2.7. Immunophenotyping

A total of 0.5 million cells were collected, washed with PBS, followed by 15 min of incubation in FACS staining buffer [Fetal Bovine Serum (2%), PBS (96%), 0.5M EDTA (1%), and Penicillin/Streptomycin (1%)] used for flow cytometry analysis. The supernatant was discarded after centrifugation, and the cells were then treated with a permeabilizing agent (0.1% Triton X-100 in 1X PBS) and incubated at RT for 15 min, followed by washing with 1X PBS. Blocking was performed with 2% BSA in 1X PBS for 1 hr. The cells were then incubated in FACS buffer stain, followed by incubation in the primary antibody at 4 °C overnight. Then, the cells were incubated with Alexa Fluor 488, a fluorescent-tagged secondary antibody, for 1 hr at RT. The cells were then washed, and fresh FACS buffer was added. The data were acquired through Guava flow cytometry (Merck, Millipore, FCS version 7.0).

2.8. Clonogenic Assay

To grow suspension cell colonies, a base layer was prepared by mixing an equal volume of 1% low-melting agarose with complete RPIM-1640 media kept at 42 °C. This was poured into a 6-well plate and was allowed to solidify at room temperature for 10minutes.
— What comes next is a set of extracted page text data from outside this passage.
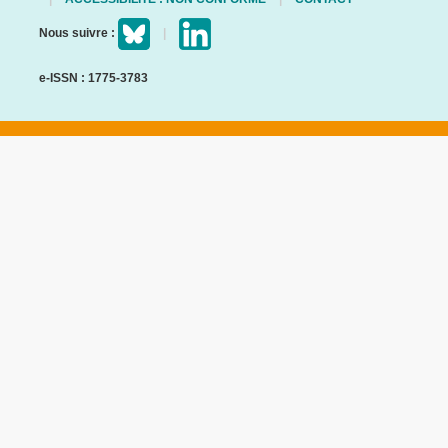
Nous suivre :
e-ISSN : 1775-3783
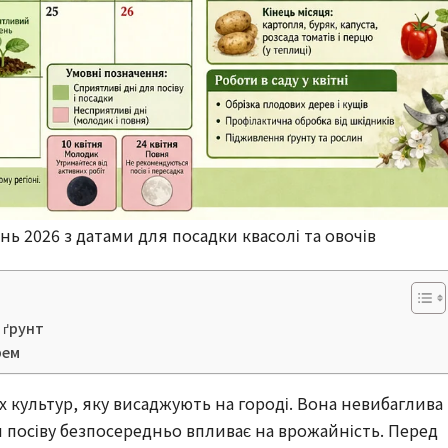
нь 2026 з датами для посадки квасолі та овочів
 ґрунт
рем
 культур, яку висаджують на городі. Вона невибаглива 
и посіву безпосередньо впливає на врожайність. Перед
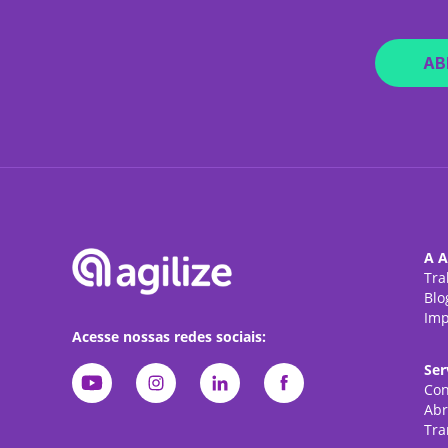
AB
A A
Tra
Blo
Imp
Acesse nossas redes sociais:
Ser
Con
Abr
Tra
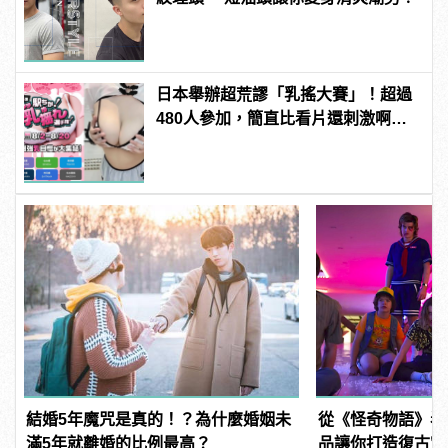
日本舉辦超荒謬「乳搖大賽」！超過
480人參加，簡直比看片還刺激啊！ |
manfashion這樣變型男
結婚5年魔咒是真的！？為什麼婚姻未
從《怪奇物語》看
滿5年就離婚的比例最高？
品讓你打造復古穿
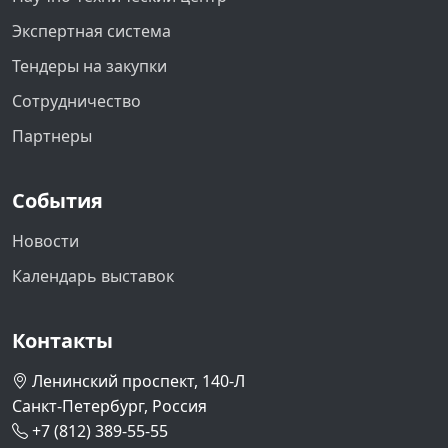
Экспертная система
Тендеры на закупки
Сотрудничество
Партнеры
События
Новости
Календарь выставок
Контакты
Ленинский проспект, 140-Л
Санкт-Петербург, Россия
+7 (812) 389-55-55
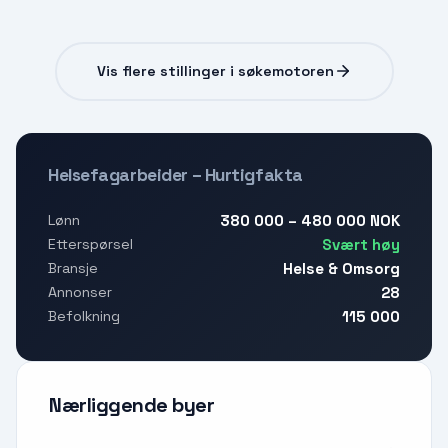
Vis flere stillinger i søkemotoren
Helsefagarbeider – Hurtigfakta
380 000 – 480 000 NOK
Lønn
Svært høy
Etterspørsel
Helse & Omsorg
Bransje
28
Annonser
115 000
Befolkning
Nærliggende byer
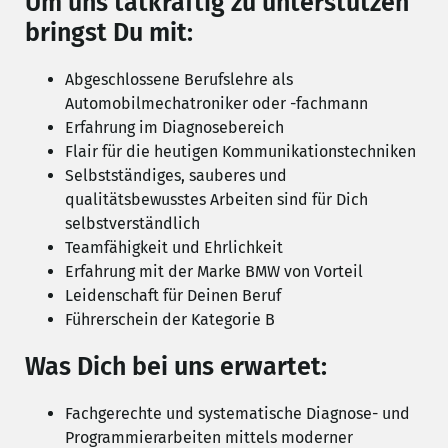
Um uns tatkräftig zu unterstützen
bringst Du mit:
Abgeschlossene Berufslehre als
Automobilmechatroniker oder -fachmann
Erfahrung im Diagnosebereich
Flair für die heutigen Kommunikationstechniken
Selbstständiges, sauberes und
qualitätsbewusstes Arbeiten sind für Dich
selbstverständlich
Teamfähigkeit und Ehrlichkeit
Erfahrung mit der Marke BMW von Vorteil
Leidenschaft für Deinen Beruf
Führerschein der Kategorie B
Was Dich bei uns erwartet:
Fachgerechte und systematische Diagnose- und
Programmierarbeiten mittels moderner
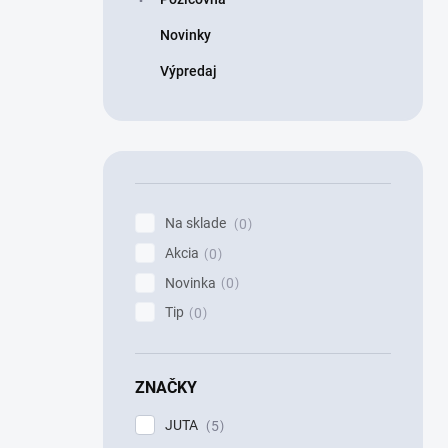
Novinky
Výpredaj
Na sklade
0
Akcia
0
Novinka
0
Tip
0
ZNAČKY
JUTA
5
The top layer was prepared by suspending the cells (10,000) in pre-warmed complete media and mixing this 1:1 with 0.6% low-melting agarose. Plates were kept at room temperature for 5-10 minutes until solidified completely. Above the agar, 1.5 ml of media was added, and the plates were transferred to the incubator maintained at 37 °C with 5% CO₂. Fresh media was added twice a week to keep the cell healthy. Colonies were allowed to develop for 10 days, after which they were visualized by staining with crystal violet, and counted by Image J software.

2.9. Statistical Analysis

All experimental data are presented as mean ± SEM and were obtained from at least three independent experiments. Statistical analysis was performed using Graph Pad Prism version 8.4.3 (GraphPad Software, San Diego, CA, USA). Comparisons among groups were conducted using one-way or two-way analysis of variance (ANOVA) followed by post hoc analysis, as appropriate, to identify statistically significant differences. A p-value of less than 0.05 was considered statistically significant.

3. Results and Discussion

3.1. Over-Expression of Total c-MPL in Different Leukaemic Cell Lines Compared to WT Cells

The c-MPL receptor maintains the proliferative and quiescent state of HSCs [24]. To understand the correlation between leukaemia with c-MPL and its isoforms, we explored the relative expression of c-MPL in various leukaemia cell lines and normal PBMCs . As both myeloid and lymphoid cells originate from the common progenitor cells, i.e., HSC, we performed in vitro analysis with different leukemic cell lines representing KG1 (AML), K-562 (CML), HL-60 (APL-AML), and Jurkat (T-ALL), along with peripheral blood mononuclear cells (PBMC’s) as a control to check the c-MPL expression [25,26]. Our findings revealed that all leukaemia cell lines expressed significantly greater levels of c-MPL than the control cells. Among these, the HL60 and Jurkat cell lines, which reflect the M2 stage of AML in the FAB categorization [27] and T-ALL, respectively, had the greatest amount of c-MPL expression. Immunofluorescence assays showed c-MPL proteins on the cell membrane, with stronger fluorescence signals in leukaemia cell lines than in PBMCs (Figure 1 A, B). Through qRT-PCR analysis, we further found that compared to the normal cells, all the leukaemia cell lines expressed more c-MPL. Furthermore, the expression of c-MPL in HL60 and Jurkat cells was found to be more compared to the other leukaemia lines KG1 and K562 (Figure 1 C). Similar results were obtained by analyzing the c-MPL expression through immunophenotyping in different cell lines (Figure 1 D, E). Collectively, these results validated the enhanced expression of c-MPL in leukaemia cell lines. Also, there is a variation in the overexpression of c-MPL within the leukaemia lines, particularly in the HL60 and Jurkat cell lines, providing a clue for the interplay of other factors in leukemic pathophysiology.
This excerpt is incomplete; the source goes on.